Interdisciplinary Data Discovery: Approaches and Good Practices from Around the World
Session Organisers: Anna-Lena Fluegel, Claudia Martens
A vital precondition for researchers to use “Data to Improve our World” is that they are able to search for and find this data to be able to reuse and build upon it. New fields of interdisciplinary research like AI and robotics, or a global pandemic that required insights from not only virology and respiratory medicine, but also behavioural psychology, sociological and economical data to battle it in all its dimensions are but two examples for the need of researchers to think outside the box and discover data beyond their go-to discipline-specific repositories. For research endeavours like this, interdisciplinary discovery portals for research data are vital.
This session aims at exchanging experiences and good practices on the challenges of enabling metadata discovery across disciplines. Our own portal, B2FIND, is a cross-disciplinary discovery portal for research data, developed within the pan-European Collaborative Data Infrastructure EUDAT CDI. The portal is a comprehensive joint metadata catalogue referencing metadata records for data stored in various data centres and using different metadata schemas on datasets of different levels of granularity. From our experience, the major challenge an interdisciplinary discovery portal faces is bridging the semantic and structural gaps between discipline-specific data management practices and standards on the one hand and a common search space yielding useful search results on the other. In practice, however, this is challenging.
While B2FIND references data from around the world, from an organisational point of view most of the integrated repositories belong to European infrastructures or projects. Therefore, in this session we would like to leave our Eurocentric perspective and learn about how discovery portals from other parts of the world deal with challenges related to metadata, standards, organisational and technical hurdles in their everyday practice. The aim of the session is to learn about good practices and to connect key players in data discovery around the globe. We are especially interested to hear about the following questions:
- In order to enable and support FAIR data principles, close cooperation and coordination with scientific communities, research infrastructures and other initiatives dealing with metadata standardisation are essential. How does your discovery portal manage to be part of this dialogue?
- What is your good-practice approach to manage semantic mappings with a number of ever evolving metadata schemas? How do you choose controlled vocabularies? How do you deal with multilingual search?
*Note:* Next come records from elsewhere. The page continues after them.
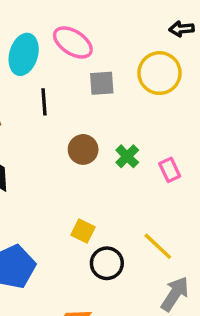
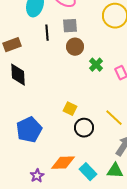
gray square: (102, 83) -> (70, 26), moved
brown circle: (83, 149) -> (75, 47), moved

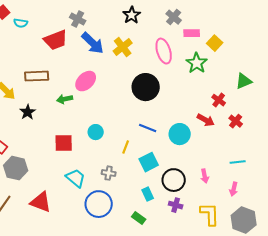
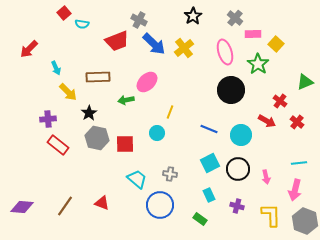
black circle: (146, 87) -> (231, 90), moved
yellow line: (126, 147) -> (170, 112), moved
gray hexagon: (16, 168) -> (97, 138), moved
black circle: (174, 180) -> (238, 169), moved
pink arrow: (234, 189) -> (295, 190), size x1.5
red triangle: (41, 202) -> (102, 203), size x0.7

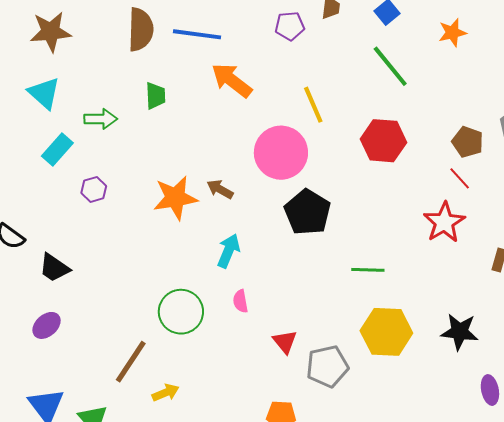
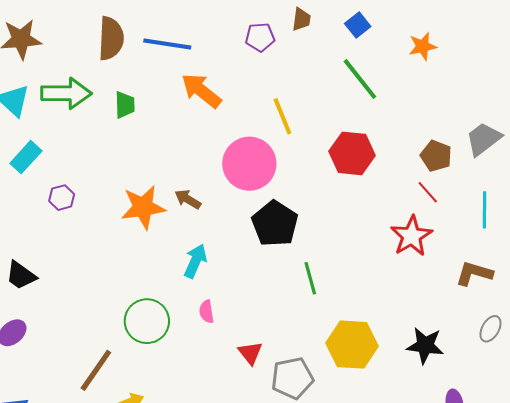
green arrow: (101, 119) -> (66, 93), moved, size x1.5
green line: (368, 270) -> (310, 278), moved, turned 72

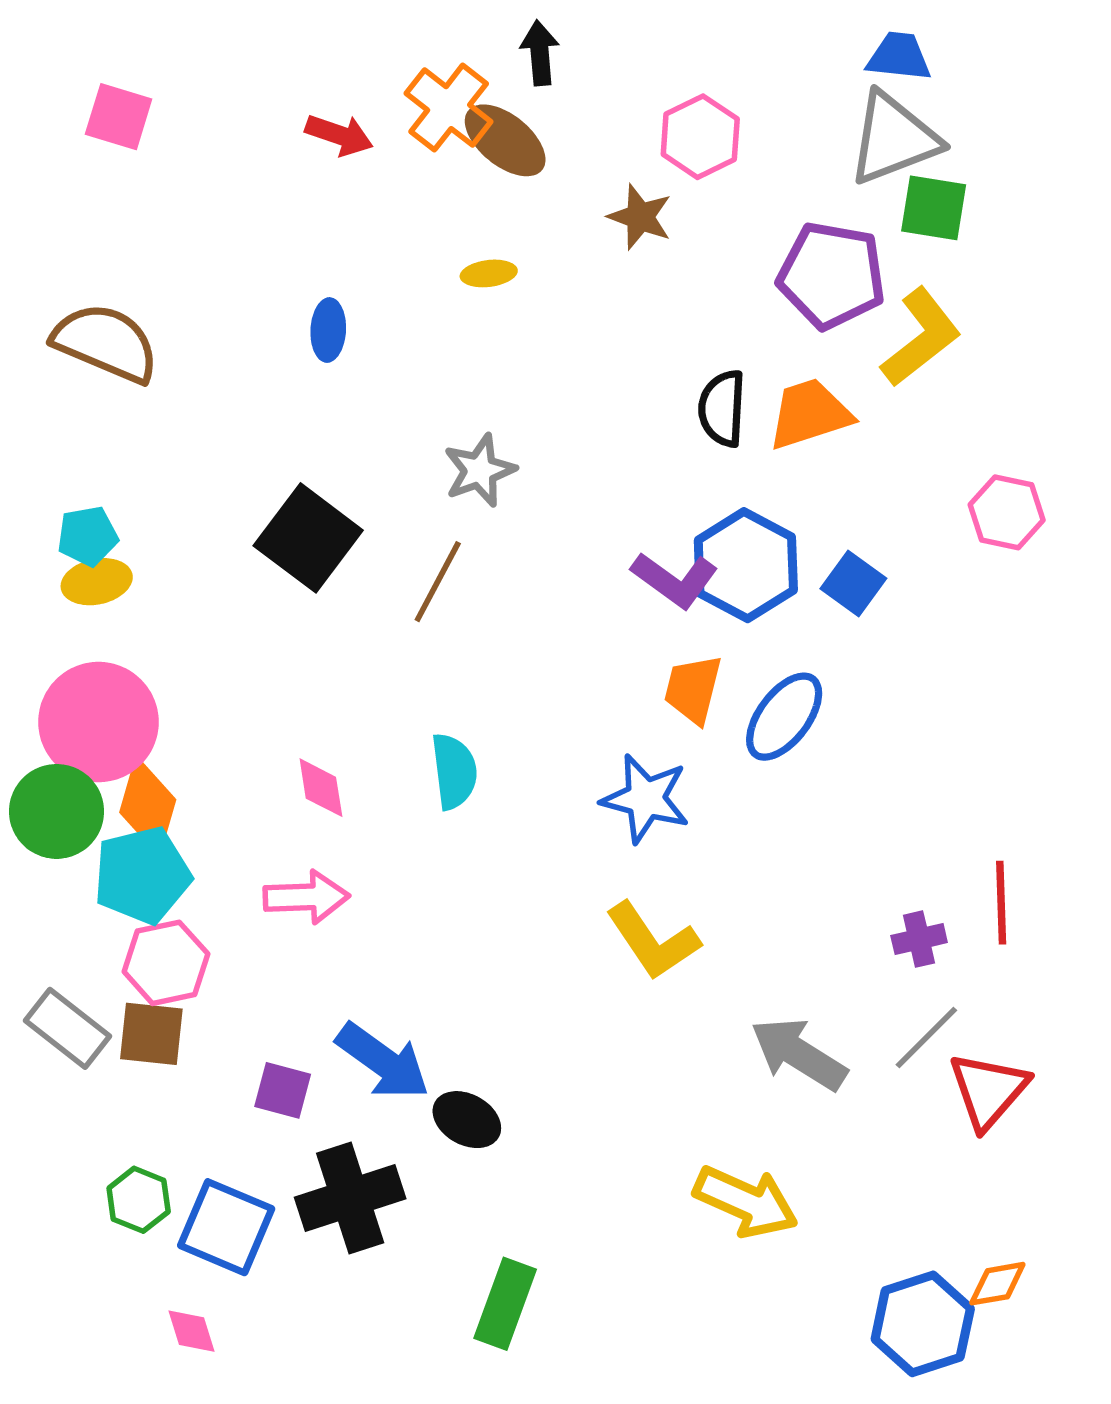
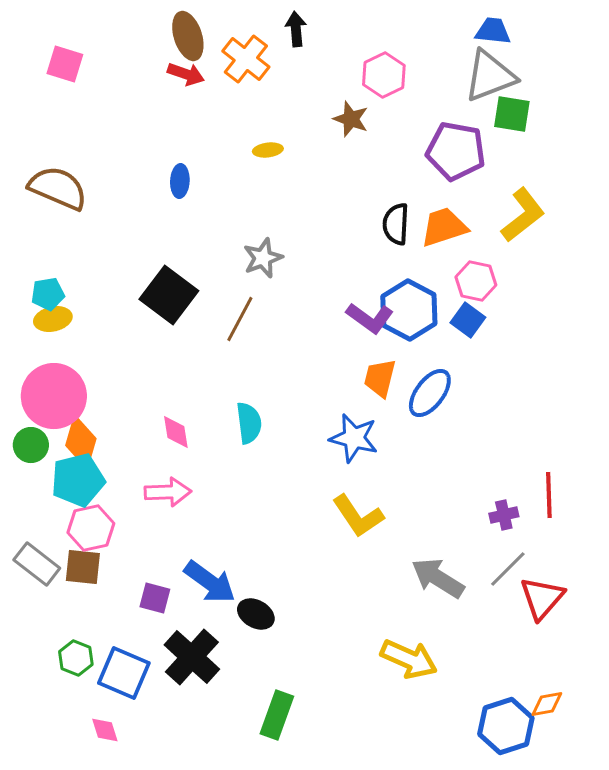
brown ellipse: (505, 140) -> (188, 36), moved, turned 33
yellow L-shape: (921, 337) -> (523, 215), moved
pink hexagon: (1007, 512) -> (476, 281), moved
green circle: (57, 811) -> (31, 445), size x0.7
black cross: (350, 1198) -> (192, 657), turned -30

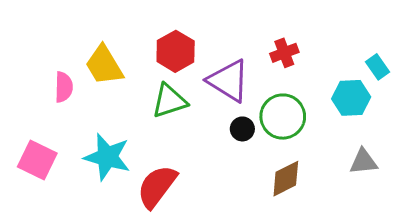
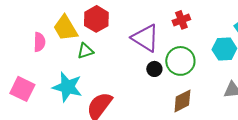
red hexagon: (176, 51) -> (96, 19), moved
green triangle: (169, 101) -> (85, 51), moved, size x0.7

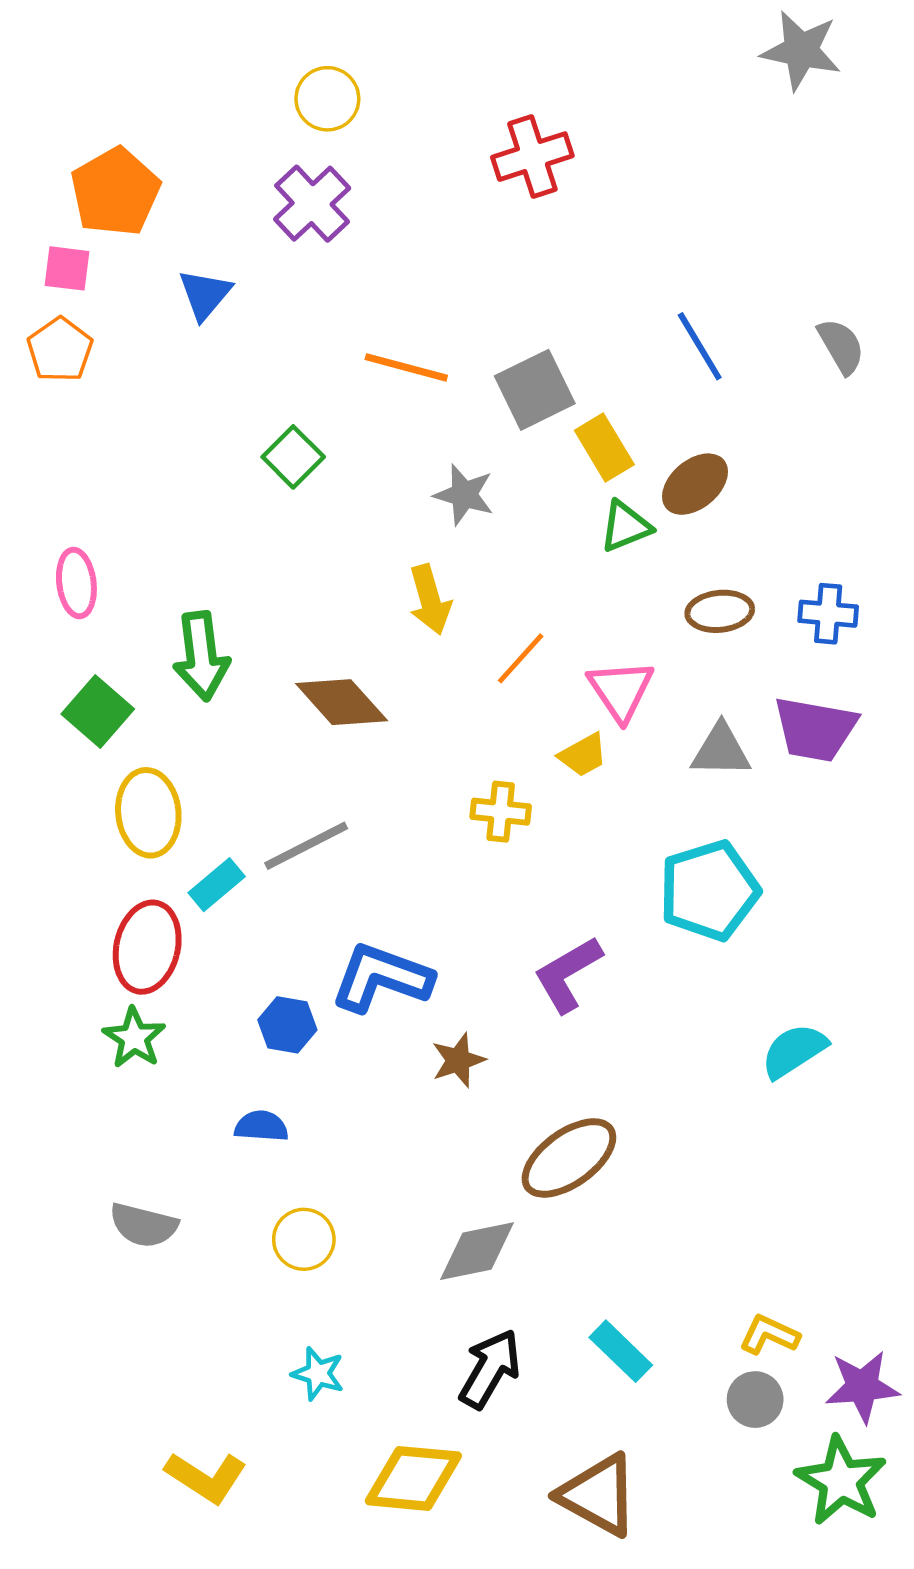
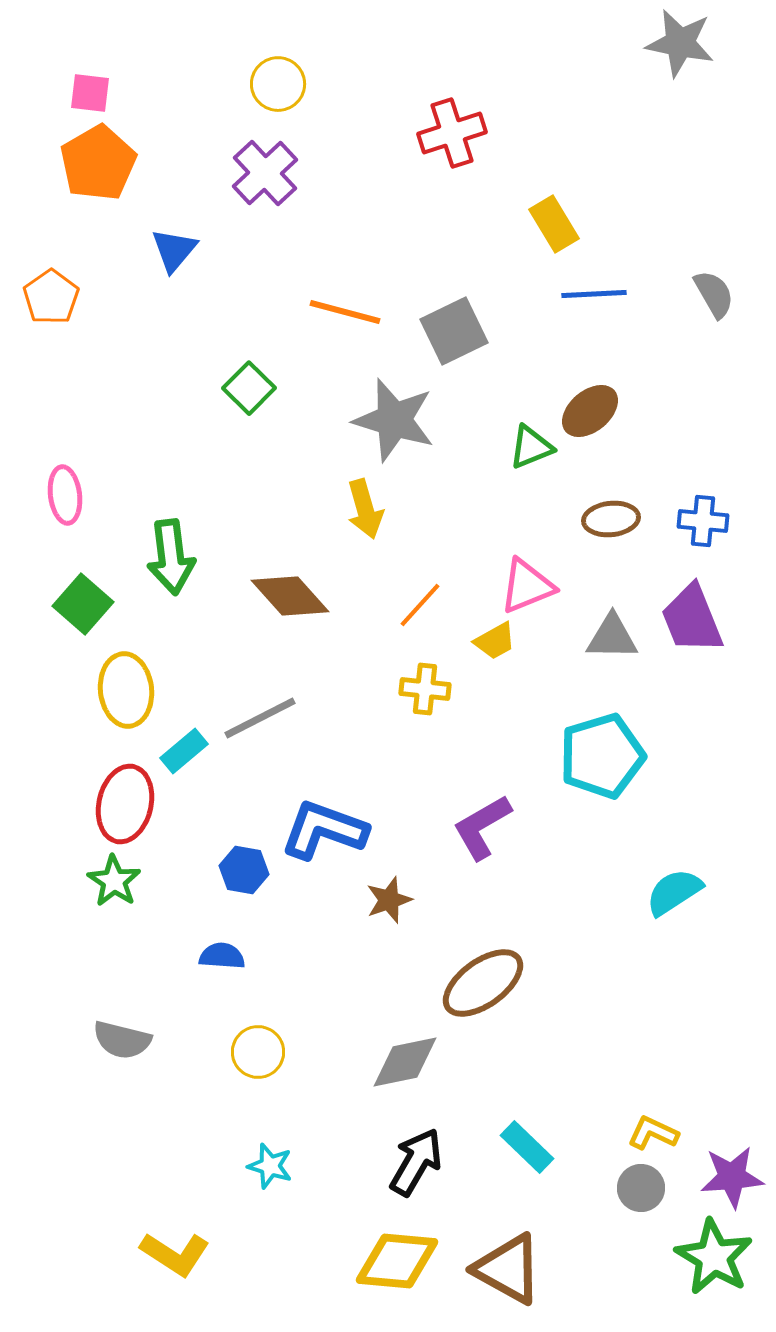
pink square: (67, 268) -> (90, 93), moved
blue line: (700, 346) -> (594, 294), turned -62
yellow rectangle: (604, 448) -> (554, 224), moved
gray star: (464, 495) -> (394, 420), size x1.6
orange line: (521, 658) -> (420, 605), moved
pink triangle: (621, 690) -> (527, 586), turned 42
purple trapezoid: (815, 729) -> (692, 619), turned 58
yellow diamond: (413, 1478) -> (397, 1261), moved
- How does your discovery portal find a balance between community-specific metadata that serve discipline-specific needs on the one side, and a metadata schema that is sufficiently generic to capture interdisciplinary research data, but is also specific enough to enable a useful search with satisfying search results?
- What are the crucial challenges and solutions (for example technical, political, organisational, regarding the use of the standards etc.) you encounter in enabling interdisciplinary data discovery?
Based on the gathered insights we would like to have a structured discussion about the future of interdisciplinary search, based on two (exaggerated) theses:
- The future for data discovery is Google. Everything we do should aim for search engine optimization.
- The future of data discovery depends on national (European/ Panafrican / Panamerican/ international) infrastructures that decide which standards and technical solutions to use.
Suggested agenda for the session:
- Welcome, overview (5 min)
- Lightning Talks (45 min)
- Question and Answers (20 min)
- Structured Discussion (20 min)
The desired outcome for this session is an exchange of ideas of possibilities and opportunities to develop better discovery functions and methods for research data across disciplines.